Legislative Alert | Immigration

Letter Supporting Legislation That Would Extend the Designation of Temporary Protected Status (TPS) for Haiti

Dear Representative:

On behalf of the AFL-CIO, I write to urge you to sign on to Discharge Petition 15 and pass H.R. 1689, a bill which would extend the designation of Temporary Protected Status (TPS) for Haiti until April 2029.

Over the past year, nearly 2 million people with TPS or other statuses, union members among them, have received notice that their status is being revoked.
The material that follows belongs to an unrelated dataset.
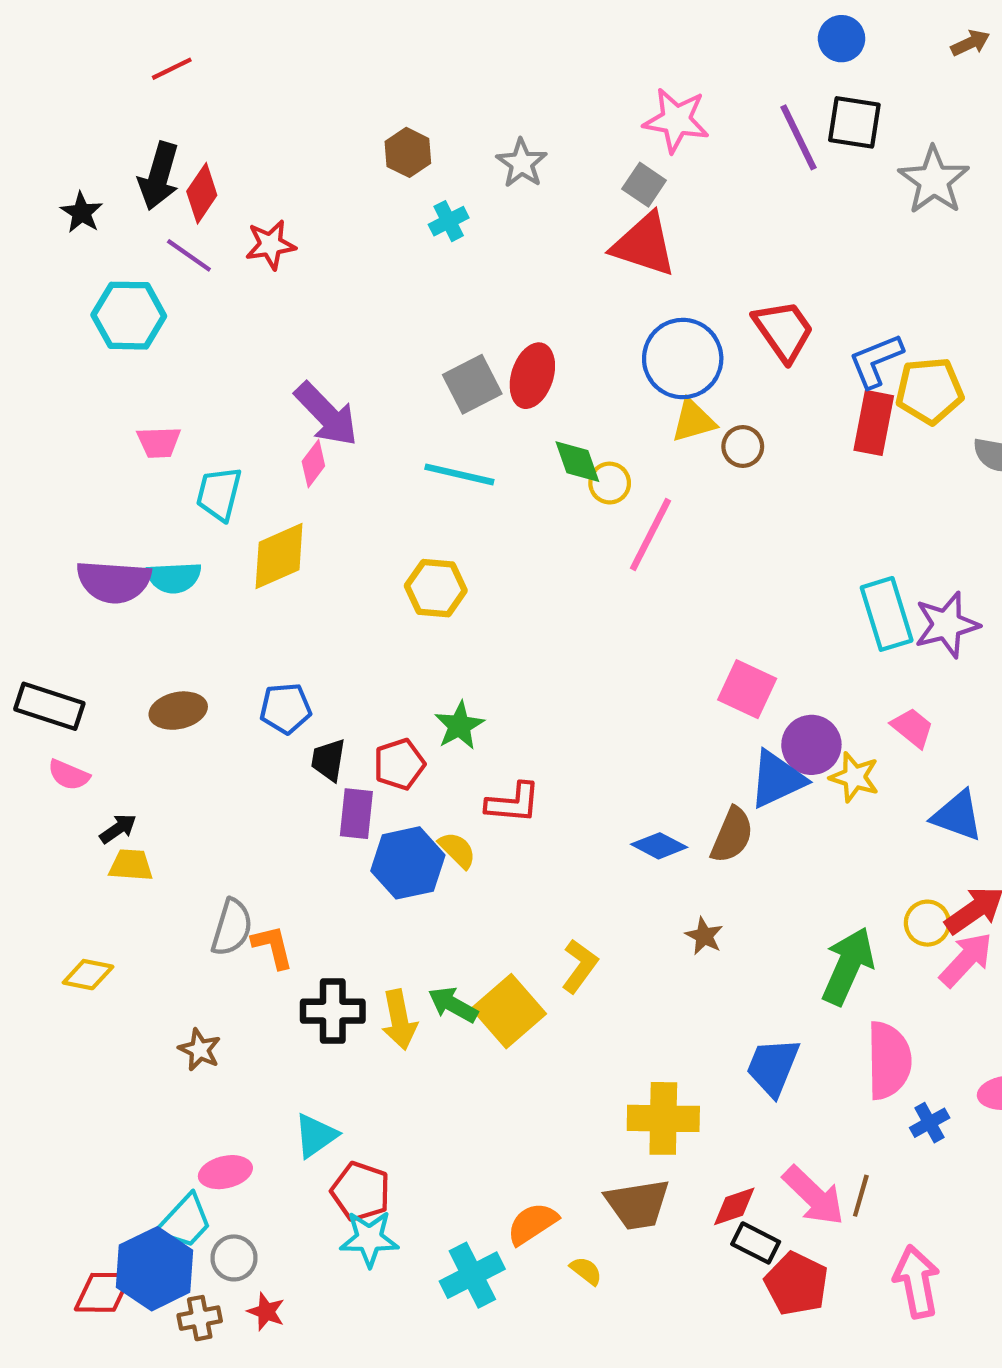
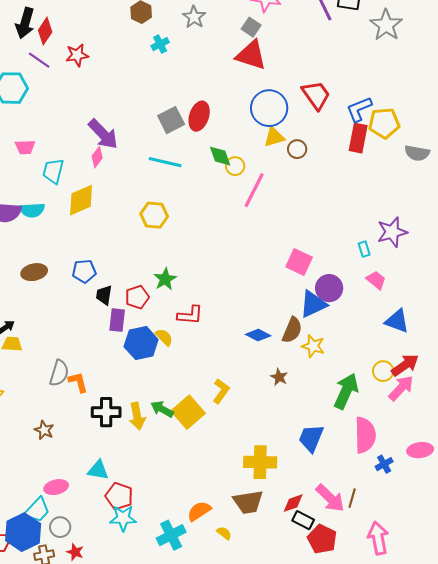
cyan rectangle: (887, 614) -> (364, 249), moved, size x0.5
yellow star: (854, 777) -> (313, 346), moved
cyan triangle: (316, 1136) -> (98, 470), turned 45

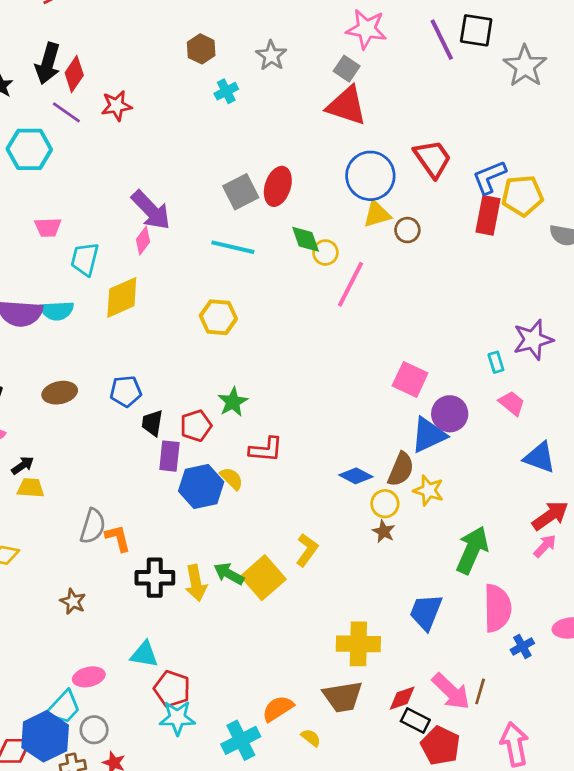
yellow circle: (383, 371) -> (385, 504), moved
pink arrow: (401, 388) -> (545, 546), size x0.7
This amounts to a massive layoff forced onto the private sector by the federal government, and it is already causing severe workforce disruption within a number of industries, like construction, hospitality, manufacturing, and food processing. The economic harms of this systematic termination of TPS are wide-ranging.

TPS exists under statute to address situations in which returning people to their home countries would put them at serious risk due to ongoing violence, humanitarian crises, or environmental disasters. Nonetheless, the Administration has terminated TPS for nearly 350,000 Haitians, despite the fact that Haiti has been designated by the Department of State as a “Level 4 - Do Not Travel” country and continues to face unprecedented political and economic devastation, crime, and violence. Ending this program while those threats persist will force families to make impossible decisions between returning to an unsafe environment where their lives are at risk, or remaining in the U.S. under threat of deportation and forced into the shadow economy where they will be vulnerable to abusive employers, low wages, and dangerous working conditions. Conversely, preserving and expanding TPS protections would help stabilize families and industries, while preventing exploitation in our workplaces so we 
can lift standards and wages for all.

Time is of the essence. While District Court rulings have stayed the Haiti TPS termination, the Administration has appealed, with Supreme Court arguments scheduled for April. In the meantime, Haitian TPS holders face uncertainty and instability while their lives and livelihoods hang in the balance. Congress can move now via this discharge petition and reverse anti-immigrant and anti-worker policies that put working people in danger and our economy at risk.

Nearly two hundred members of both parties have already signed Discharge Petition 15. Please join them and force a floor vote on a bill that would extend Haiti’s TPS designation until 2029, granting hundreds of thousands of working families the protections and stability that they deserve while shoring up conditions in workplaces around the country.

Needlessly stripping people of TPS is causing grave harm to workers, unions, jobs, and our economy. We urge you to stem this damage by signing Discharge Petition 15 and supporting H.R. 1689.